**Work to be completed:**
Copy each line containing the word "Ansprechpartner" from the records that follow, please.
##### Data listing #####
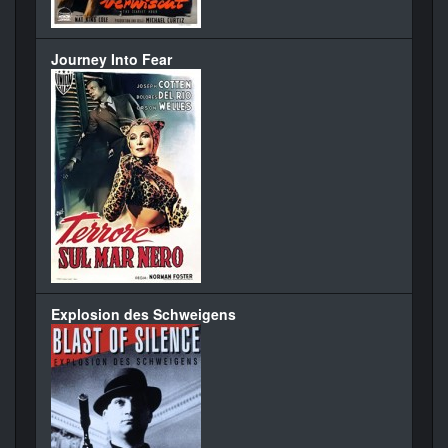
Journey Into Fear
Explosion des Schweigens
#####
##### Data listing #####
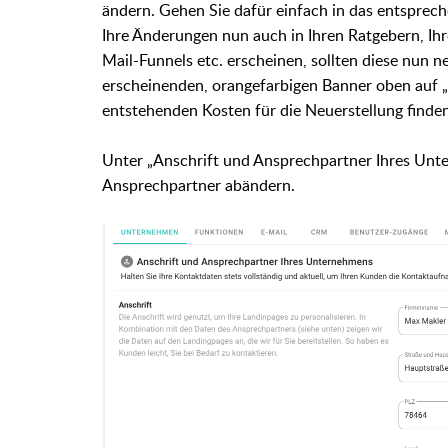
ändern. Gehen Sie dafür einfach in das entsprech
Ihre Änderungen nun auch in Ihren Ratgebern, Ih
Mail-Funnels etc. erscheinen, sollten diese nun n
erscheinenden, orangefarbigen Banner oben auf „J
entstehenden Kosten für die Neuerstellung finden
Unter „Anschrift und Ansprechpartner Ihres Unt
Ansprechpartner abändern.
#####
##### Data listing #####
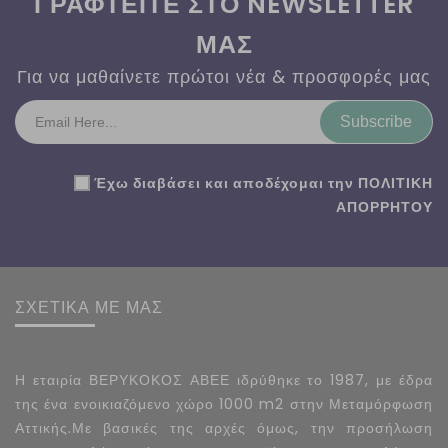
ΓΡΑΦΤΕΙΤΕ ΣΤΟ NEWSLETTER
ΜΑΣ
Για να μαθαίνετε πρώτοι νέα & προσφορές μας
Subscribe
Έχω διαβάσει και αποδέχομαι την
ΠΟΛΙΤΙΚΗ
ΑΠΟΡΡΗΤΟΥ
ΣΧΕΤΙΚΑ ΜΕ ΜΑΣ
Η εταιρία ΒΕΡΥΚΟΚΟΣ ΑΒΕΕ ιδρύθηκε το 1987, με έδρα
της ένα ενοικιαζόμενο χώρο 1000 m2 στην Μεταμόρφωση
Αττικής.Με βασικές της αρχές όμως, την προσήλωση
#####
**The answer:**
Unter „Anschrift und Ansprechpartner Ihres Unt
Ansprechpartner abändern.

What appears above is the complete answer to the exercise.